WHAT YOU NEED TO DO ::
Among the records, which lines hold the word "работников"? Pick them out.

·····

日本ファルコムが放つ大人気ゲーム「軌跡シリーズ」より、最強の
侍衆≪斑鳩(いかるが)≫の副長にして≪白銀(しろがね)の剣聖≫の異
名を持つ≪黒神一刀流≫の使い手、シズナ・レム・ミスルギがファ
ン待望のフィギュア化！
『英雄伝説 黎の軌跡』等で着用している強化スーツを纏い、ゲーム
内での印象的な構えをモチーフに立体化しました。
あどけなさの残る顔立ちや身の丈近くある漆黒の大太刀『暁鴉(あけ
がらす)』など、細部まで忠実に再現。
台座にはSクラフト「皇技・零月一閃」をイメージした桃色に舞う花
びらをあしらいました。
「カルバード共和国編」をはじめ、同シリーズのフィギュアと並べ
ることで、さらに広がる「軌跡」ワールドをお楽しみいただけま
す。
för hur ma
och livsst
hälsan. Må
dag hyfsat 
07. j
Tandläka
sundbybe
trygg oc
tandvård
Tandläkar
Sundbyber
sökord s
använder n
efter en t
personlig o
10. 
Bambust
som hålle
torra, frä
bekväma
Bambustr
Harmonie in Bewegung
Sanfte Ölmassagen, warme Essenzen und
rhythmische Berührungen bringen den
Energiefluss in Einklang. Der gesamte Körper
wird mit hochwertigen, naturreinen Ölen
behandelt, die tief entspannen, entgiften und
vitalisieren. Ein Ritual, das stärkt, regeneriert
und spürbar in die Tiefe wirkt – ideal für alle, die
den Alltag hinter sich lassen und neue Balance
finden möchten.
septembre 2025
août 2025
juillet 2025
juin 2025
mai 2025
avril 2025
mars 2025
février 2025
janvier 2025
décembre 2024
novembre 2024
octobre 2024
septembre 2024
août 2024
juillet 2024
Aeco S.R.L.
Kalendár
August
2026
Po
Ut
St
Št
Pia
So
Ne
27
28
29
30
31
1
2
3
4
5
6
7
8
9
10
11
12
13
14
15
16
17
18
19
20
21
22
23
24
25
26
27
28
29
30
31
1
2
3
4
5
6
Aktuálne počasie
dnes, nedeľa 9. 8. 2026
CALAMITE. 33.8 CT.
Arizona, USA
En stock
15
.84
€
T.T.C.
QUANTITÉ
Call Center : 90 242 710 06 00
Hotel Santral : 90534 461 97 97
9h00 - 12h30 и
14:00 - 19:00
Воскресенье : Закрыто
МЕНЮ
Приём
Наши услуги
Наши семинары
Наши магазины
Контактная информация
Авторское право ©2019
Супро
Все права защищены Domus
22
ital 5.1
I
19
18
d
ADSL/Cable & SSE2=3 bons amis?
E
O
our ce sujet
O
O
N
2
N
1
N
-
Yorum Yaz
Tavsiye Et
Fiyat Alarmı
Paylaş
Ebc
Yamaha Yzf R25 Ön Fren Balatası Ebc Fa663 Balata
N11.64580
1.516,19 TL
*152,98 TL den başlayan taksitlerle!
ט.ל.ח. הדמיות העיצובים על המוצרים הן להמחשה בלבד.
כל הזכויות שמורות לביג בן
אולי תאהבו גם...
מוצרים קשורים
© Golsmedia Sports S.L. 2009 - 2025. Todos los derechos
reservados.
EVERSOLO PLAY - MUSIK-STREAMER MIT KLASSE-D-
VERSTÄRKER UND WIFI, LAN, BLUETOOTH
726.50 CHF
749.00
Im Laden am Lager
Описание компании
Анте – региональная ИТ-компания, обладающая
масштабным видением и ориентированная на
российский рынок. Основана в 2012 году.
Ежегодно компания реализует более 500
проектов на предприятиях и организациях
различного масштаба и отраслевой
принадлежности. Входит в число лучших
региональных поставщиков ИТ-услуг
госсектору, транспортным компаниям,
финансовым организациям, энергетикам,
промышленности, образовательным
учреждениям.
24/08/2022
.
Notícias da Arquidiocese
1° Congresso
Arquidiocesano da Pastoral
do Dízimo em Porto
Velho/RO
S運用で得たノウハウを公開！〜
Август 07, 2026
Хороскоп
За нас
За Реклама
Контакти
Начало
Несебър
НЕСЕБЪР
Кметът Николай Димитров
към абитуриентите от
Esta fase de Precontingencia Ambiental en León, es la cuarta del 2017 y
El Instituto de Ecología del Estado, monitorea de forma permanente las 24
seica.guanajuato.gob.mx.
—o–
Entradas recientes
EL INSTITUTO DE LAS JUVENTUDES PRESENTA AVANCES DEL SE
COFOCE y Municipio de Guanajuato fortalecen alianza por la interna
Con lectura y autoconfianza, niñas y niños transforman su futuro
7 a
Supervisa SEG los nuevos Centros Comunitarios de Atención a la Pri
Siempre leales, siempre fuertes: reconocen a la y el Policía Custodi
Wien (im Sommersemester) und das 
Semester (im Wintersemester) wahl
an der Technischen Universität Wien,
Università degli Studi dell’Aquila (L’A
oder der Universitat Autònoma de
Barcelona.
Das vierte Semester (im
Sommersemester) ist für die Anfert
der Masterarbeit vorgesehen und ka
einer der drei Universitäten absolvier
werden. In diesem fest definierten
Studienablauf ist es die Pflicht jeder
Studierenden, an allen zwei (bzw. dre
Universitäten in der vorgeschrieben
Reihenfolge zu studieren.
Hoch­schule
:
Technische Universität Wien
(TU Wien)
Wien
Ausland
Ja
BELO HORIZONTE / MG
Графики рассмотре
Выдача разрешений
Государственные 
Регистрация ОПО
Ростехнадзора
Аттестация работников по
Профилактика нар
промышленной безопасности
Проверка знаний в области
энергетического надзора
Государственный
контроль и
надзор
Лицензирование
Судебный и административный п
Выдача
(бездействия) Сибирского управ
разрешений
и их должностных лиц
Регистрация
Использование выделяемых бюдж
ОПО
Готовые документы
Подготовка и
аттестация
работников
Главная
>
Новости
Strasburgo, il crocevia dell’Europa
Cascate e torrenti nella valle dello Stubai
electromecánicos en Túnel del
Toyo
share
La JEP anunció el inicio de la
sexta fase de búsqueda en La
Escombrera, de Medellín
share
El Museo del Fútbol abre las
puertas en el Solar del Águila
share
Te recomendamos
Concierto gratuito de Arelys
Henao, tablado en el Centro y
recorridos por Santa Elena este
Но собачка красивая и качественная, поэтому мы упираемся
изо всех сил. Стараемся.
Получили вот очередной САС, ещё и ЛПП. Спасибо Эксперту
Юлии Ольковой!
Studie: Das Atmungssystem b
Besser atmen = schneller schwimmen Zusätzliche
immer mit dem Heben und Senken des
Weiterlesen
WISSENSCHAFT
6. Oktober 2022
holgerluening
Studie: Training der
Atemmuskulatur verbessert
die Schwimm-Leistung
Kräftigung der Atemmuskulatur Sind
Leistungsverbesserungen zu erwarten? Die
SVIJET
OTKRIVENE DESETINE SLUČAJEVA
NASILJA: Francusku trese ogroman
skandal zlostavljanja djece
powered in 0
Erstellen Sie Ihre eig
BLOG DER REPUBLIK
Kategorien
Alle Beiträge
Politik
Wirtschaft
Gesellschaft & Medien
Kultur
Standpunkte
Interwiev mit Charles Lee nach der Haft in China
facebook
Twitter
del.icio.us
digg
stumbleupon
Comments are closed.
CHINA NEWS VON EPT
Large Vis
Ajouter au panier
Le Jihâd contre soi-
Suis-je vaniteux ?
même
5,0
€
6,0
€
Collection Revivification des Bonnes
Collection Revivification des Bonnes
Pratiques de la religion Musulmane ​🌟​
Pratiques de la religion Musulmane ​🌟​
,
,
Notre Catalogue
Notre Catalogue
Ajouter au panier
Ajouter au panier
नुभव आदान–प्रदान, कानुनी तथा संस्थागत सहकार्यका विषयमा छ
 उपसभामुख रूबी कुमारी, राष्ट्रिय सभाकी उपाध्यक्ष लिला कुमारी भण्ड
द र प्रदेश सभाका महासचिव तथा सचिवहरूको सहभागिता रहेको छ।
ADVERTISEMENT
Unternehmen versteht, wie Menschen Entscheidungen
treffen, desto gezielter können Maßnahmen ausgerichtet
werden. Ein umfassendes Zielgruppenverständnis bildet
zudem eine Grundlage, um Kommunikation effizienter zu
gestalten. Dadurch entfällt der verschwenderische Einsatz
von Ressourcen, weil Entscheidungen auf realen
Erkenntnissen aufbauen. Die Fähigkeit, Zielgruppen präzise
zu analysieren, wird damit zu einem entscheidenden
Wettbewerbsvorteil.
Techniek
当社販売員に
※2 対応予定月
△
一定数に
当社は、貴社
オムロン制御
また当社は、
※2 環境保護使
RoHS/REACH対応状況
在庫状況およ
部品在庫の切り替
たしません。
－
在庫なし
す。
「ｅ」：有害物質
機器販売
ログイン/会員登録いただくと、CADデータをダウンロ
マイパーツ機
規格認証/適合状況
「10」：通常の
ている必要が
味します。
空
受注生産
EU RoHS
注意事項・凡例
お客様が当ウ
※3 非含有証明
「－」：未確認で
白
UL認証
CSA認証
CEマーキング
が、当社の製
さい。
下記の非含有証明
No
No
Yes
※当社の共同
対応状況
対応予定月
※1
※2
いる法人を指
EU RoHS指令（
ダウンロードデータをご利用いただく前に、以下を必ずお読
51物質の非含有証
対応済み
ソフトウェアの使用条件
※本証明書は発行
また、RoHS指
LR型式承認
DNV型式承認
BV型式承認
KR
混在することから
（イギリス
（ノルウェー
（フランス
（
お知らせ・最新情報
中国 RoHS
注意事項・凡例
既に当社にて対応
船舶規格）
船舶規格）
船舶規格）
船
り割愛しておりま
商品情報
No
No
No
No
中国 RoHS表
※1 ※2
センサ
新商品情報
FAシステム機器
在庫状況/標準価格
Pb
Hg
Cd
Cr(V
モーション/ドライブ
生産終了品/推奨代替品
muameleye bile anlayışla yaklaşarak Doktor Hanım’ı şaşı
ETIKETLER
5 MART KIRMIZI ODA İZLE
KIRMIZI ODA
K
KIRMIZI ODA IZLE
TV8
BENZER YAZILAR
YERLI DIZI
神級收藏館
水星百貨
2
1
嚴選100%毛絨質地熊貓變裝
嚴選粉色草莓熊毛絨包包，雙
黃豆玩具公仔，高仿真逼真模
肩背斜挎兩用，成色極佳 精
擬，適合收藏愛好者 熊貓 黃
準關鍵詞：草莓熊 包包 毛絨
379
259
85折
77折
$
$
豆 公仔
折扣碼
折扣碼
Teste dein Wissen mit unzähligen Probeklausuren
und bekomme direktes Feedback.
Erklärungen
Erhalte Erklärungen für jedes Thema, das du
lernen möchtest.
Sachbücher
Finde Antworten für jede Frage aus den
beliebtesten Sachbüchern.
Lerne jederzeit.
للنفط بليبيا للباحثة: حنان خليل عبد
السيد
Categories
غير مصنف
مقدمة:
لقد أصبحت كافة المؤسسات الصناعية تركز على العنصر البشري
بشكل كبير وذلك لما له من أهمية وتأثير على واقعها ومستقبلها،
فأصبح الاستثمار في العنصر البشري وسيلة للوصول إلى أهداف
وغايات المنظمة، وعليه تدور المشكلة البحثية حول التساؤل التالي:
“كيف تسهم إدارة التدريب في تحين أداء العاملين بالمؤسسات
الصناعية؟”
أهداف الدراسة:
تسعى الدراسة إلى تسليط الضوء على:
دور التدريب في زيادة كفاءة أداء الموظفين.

·····

OUTPUT OF THE TASK ::
Аттестация работников по
работников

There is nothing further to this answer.